Problem statement ▸ Using the records below, locate all lines containing "глаза" and return them.

Records from a dataset
*** Begin section ***
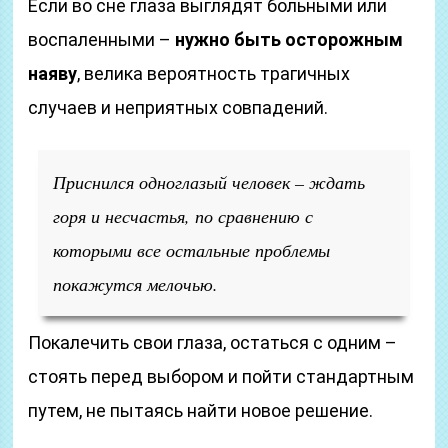
Если во сне глаза выглядят больными или
воспаленными –
нужно быть осторожным
наяву
, велика вероятность трагичных
случаев и неприятных совпадений.
Приснился одноглазый человек – ждать
горя и несчастья, по сравнению с
которыми все остальные проблемы
покажутся мелочью.
Покалечить свои глаза, остаться с одним –
стоять перед выбором и пойти стандартным
путем, не пытаясь найти новое решение.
*** End section ***
Response area ▸
Если во сне глаза выглядят больными или
Покалечить свои глаза, остаться с одним –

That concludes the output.